**Your assignment**
Each line in the records below, from the one that contains "Junte-se a nós" to the one that contains "штрихам, оператор нашел", should be reproduced exactly, the first and last included.
(Supplied information)
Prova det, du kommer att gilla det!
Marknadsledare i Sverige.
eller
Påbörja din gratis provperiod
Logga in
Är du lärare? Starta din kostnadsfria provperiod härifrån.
(End Supplied information)
(Supplied information)
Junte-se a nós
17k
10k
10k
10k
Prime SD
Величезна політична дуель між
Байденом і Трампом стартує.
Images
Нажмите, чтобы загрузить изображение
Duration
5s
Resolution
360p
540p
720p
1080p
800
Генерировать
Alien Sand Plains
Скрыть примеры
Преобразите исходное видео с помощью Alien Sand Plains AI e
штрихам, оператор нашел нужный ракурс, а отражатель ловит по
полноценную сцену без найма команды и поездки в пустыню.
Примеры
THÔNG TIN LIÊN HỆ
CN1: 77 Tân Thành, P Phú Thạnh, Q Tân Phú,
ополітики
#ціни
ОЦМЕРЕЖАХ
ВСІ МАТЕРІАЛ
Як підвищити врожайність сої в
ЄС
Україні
(End Supplied information)
(Supplied information)
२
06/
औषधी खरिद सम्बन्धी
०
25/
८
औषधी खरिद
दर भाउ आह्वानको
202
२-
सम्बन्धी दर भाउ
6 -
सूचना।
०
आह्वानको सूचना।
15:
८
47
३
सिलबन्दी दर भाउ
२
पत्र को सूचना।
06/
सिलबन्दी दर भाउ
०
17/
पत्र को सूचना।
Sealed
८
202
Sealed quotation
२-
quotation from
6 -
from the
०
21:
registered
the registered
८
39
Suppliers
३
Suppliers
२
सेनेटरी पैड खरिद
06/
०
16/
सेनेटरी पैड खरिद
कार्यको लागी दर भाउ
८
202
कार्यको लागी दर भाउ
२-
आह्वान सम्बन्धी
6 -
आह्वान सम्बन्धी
(End Supplied information)
**Solution to this problem**
Junte-se a nós
17k
10k
10k
10k
Prime SD
Величезна політична дуель між
Байденом і Трампом стартує.
Images
Нажмите, чтобы загрузить изображение
Duration
5s
Resolution
360p
540p
720p
1080p
800
Генерировать
Alien Sand Plains
Скрыть примеры
Преобразите исходное видео с помощью Alien Sand Plains AI e
штрихам, оператор нашел нужный ракурс, а отражатель ловит по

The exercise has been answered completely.